(Available records)
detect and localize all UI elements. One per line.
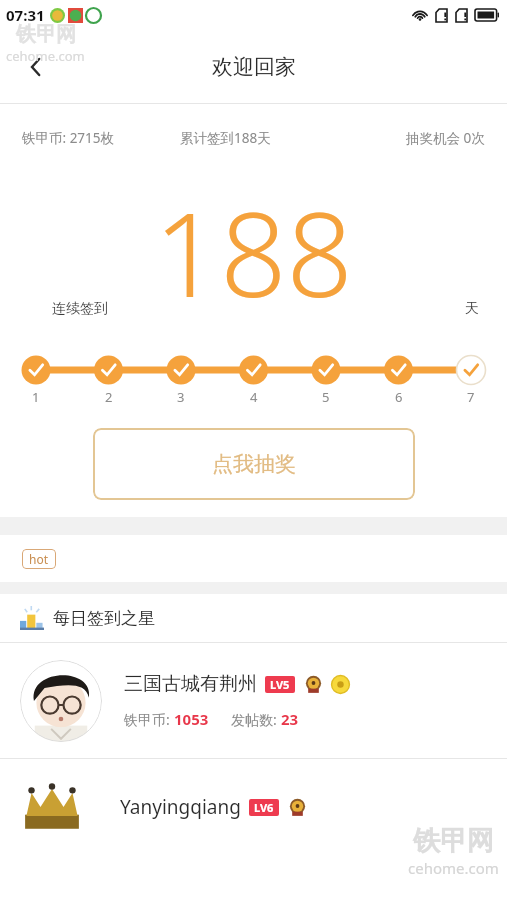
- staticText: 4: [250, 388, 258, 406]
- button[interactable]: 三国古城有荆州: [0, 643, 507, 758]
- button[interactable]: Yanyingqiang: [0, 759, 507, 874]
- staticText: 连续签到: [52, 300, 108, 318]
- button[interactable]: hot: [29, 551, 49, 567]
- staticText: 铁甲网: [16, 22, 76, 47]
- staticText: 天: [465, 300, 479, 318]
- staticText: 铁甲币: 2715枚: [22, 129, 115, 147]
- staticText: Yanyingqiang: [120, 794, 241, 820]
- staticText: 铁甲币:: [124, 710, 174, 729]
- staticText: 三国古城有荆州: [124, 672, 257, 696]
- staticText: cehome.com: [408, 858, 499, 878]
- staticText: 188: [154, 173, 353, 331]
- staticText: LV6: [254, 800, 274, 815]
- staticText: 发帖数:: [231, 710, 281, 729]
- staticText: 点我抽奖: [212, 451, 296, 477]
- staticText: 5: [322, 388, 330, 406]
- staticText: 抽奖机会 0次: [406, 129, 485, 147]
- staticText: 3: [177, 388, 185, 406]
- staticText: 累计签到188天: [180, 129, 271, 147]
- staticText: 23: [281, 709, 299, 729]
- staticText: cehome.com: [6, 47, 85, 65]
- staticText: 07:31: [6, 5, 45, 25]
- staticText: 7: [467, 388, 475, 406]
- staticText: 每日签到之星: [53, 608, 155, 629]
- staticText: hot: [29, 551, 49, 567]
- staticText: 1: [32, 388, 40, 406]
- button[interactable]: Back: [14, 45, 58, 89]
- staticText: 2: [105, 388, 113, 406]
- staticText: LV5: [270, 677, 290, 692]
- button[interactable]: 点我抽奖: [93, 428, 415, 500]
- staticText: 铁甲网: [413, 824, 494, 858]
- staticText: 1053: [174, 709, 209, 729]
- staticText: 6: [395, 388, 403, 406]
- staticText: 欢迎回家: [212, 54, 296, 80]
(End Available records)
(Available records)
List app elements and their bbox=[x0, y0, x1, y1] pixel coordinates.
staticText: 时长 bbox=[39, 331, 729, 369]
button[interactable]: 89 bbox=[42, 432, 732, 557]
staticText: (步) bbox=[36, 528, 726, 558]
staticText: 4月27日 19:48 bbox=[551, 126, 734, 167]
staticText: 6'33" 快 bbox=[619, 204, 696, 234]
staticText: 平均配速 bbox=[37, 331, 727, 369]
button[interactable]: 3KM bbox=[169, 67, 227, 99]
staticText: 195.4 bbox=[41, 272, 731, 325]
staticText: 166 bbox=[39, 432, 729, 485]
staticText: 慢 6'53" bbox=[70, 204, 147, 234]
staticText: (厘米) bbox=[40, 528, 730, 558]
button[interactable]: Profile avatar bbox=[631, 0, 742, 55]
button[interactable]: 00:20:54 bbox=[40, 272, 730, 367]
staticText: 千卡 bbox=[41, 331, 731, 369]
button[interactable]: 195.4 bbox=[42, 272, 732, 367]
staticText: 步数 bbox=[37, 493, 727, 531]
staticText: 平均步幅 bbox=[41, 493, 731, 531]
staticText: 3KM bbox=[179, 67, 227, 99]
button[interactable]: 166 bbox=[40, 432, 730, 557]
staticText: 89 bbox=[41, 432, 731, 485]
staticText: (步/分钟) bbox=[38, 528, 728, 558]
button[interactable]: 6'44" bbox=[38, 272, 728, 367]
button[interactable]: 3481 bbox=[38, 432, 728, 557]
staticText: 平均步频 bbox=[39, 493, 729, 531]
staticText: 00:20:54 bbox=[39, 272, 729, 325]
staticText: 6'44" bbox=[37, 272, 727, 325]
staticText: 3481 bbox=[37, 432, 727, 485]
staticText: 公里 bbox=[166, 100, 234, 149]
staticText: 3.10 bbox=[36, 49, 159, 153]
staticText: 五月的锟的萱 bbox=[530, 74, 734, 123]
(End Available records)
(Available records)
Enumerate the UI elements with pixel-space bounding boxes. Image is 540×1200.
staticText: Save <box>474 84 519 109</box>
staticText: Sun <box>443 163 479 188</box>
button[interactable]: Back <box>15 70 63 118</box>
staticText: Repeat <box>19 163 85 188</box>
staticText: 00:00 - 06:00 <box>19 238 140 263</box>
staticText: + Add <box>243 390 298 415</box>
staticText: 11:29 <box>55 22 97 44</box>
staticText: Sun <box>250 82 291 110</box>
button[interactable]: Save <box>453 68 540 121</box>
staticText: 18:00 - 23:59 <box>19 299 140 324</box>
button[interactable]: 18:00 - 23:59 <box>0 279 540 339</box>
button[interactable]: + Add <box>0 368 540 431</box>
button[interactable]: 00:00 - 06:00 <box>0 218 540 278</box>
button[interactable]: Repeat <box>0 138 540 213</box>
(End Available records)
● Description of the task
Of the lines in the listing, some hold the word "elements". Report how many, and only that.

● Output for this exercise
3